When people are asked why health is important, many are unable to answer it. The reason for this may be due to their lack of awareness of the importance of health and the consequent lack of proper self-care. Health can generally be considered an essential basis of life, but many people still do things that show that health is not a priority in their lives. They spend a lot of time on the opportunities they find but do not spend time learning what is good for them to exercise or stay healthy; they spend their budget on Nonsignificant things. But for a more nutritious diet, they pay less.

According to the World Health Organization’s definition, health is a state of complete physical, mental and social well-being and not only the absence of disease or infirmity. This definition of health has been given more attention since 1978 at the UN Summit in Almaty.
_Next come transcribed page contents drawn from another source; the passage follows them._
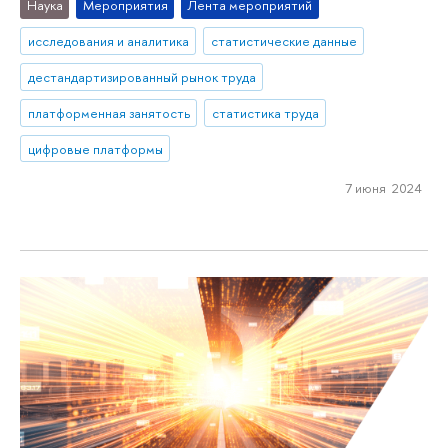
Наука
Мероприятия
Лента мероприятий
исследования и аналитика
статистические данные
дестандартизированный рынок труда
платформенная занятость
статистика труда
цифровые платформы
7 июня 2024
Due to the considerable differences in the level of health in different countries of the world, the members of this organization were required to provide Primary Health Care by providing an essential package aimed at reducing the health gap between different countries and with the goal of Health for All by the year 2000. Undoubtedly, one of the most critical concerns and challenges that different countries have faced in providing primary health care to their population has been the lack of resources in the face of the growing need to receive this care during all these years.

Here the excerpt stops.